その辺りはよく覚えていないのだけれど、高橋由美子が「20世紀最後のアイドル」というキャッチフレーズでデビューしていたのは覚えている。
夏木と映画監督が語っていた、岩井俊二監督の「桜の園」や「12人の優しい日本人」という映画もよく覚えている。その会話に私も入りたい! と思ったくらいだ。
そして、どうやら愛子たち4人組のデビューの話は、「アイドル氷河期」「アイドルよりも女優」「女優なら映画」という筋の話に翻弄されて行くらしい。
その映画の話が「4人で出演する」から「愛子だけが出演する」という方向に舵を切ったことで、このデビューの話はおかしくなって行くらしい。
そのことと、大人になった愛子の「事情」との間に関係があるのかないのか、その辺を判りやすく示してくれればいいのにと思うけれど、表向きはそうは見せていないけれど、この芝居の求めるところに「判りやすさ」というのはほとんど含まれていないのじゃないかという気がする。

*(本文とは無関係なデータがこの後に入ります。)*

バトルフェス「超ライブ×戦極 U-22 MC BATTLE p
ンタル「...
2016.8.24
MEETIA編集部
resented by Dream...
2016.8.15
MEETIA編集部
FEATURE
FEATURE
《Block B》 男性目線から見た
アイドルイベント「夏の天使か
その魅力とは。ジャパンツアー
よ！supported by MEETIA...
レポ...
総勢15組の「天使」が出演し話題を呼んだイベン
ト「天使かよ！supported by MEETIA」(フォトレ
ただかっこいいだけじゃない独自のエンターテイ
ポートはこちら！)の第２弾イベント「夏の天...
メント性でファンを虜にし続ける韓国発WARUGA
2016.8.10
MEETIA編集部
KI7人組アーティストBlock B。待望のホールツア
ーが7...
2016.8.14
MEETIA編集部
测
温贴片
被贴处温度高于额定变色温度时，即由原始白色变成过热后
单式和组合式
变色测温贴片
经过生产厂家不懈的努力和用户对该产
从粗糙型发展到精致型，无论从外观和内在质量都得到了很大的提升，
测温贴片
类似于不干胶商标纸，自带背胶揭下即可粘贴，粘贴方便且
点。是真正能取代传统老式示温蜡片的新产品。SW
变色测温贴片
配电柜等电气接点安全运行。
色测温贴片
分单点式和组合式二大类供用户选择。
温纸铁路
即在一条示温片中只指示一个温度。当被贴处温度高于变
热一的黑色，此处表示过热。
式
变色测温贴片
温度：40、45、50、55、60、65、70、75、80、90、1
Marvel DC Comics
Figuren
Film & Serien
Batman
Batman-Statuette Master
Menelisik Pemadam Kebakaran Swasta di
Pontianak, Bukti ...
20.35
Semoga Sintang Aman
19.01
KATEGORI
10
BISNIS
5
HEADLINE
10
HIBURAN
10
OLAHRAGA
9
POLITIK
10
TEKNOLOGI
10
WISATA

後半になって、俄然話はSFちっくになって行き、門脇が「私は実は2095年から来たんです」と言い始めた辺りからぶっとび始める。
いや、今まで確かに時系列はあっちこっち(あるいは現実の世界と小説の世界のあっちこっち)に飛んではいたけれど、SF的要素はなかった筈だよね、と思う。ここで2095年を出すのなら、もうちょっと伏線を張っておこうよと思う。突然「2095年から来たんです」ってギャグじゃないんだから、と思う。
2095年と言われてから後、話は何度か「SFではない方」に揺り戻されるけれど、「過去(あるいは小説)」の改変から、もう一人「僕は未来から来たんです」という人間(当然のことながら、アイドル時代の愛子のことを知っている人物である)が現れたところで、「時」が壊れてしまった、らしい。

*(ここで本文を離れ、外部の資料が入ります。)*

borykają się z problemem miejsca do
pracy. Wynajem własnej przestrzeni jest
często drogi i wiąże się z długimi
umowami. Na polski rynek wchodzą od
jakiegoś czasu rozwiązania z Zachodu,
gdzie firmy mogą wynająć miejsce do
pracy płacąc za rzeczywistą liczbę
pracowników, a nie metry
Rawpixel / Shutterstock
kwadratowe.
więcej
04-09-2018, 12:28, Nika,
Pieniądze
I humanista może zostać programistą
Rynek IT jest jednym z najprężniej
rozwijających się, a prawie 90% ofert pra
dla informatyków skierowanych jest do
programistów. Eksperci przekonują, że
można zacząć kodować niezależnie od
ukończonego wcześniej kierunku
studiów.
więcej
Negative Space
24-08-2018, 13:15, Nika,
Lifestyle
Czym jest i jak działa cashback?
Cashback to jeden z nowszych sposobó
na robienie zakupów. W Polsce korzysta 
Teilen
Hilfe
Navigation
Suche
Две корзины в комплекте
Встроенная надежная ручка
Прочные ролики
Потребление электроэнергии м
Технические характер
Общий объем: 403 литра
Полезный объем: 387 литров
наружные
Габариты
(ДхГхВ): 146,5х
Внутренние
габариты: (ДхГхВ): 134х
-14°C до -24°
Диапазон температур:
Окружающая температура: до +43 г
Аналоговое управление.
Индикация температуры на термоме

地震が起こり、愛子、七海、それから何世代も母から娘に地震で失われた命が受け継がれて行った血筋はやがて、2095年には「女神」となって君臨する。
この繰り返しがエンディングなのかと思ったけれど、ここから先が長い。
愛子、あるいは、女神が2095年にいる。
2095年は、どうやらそこは「瓦礫の町」らしい。労働に従事している人々は、瓦礫を片付けているのか、町を建設しているのか、最早判らなくなっているようだ。
そして、ラストが暗転で終わったことは覚えているのだけれど、その直前のシーンが何だったかがはっきり思い出せない。
万歳三唱のシーンだっただろうか。
1995年は、阪神大震災が起き、地下鉄サリン事件があった年である。
2015年は、「オリンピックのために」という大義名分があった(というか、ある)年である。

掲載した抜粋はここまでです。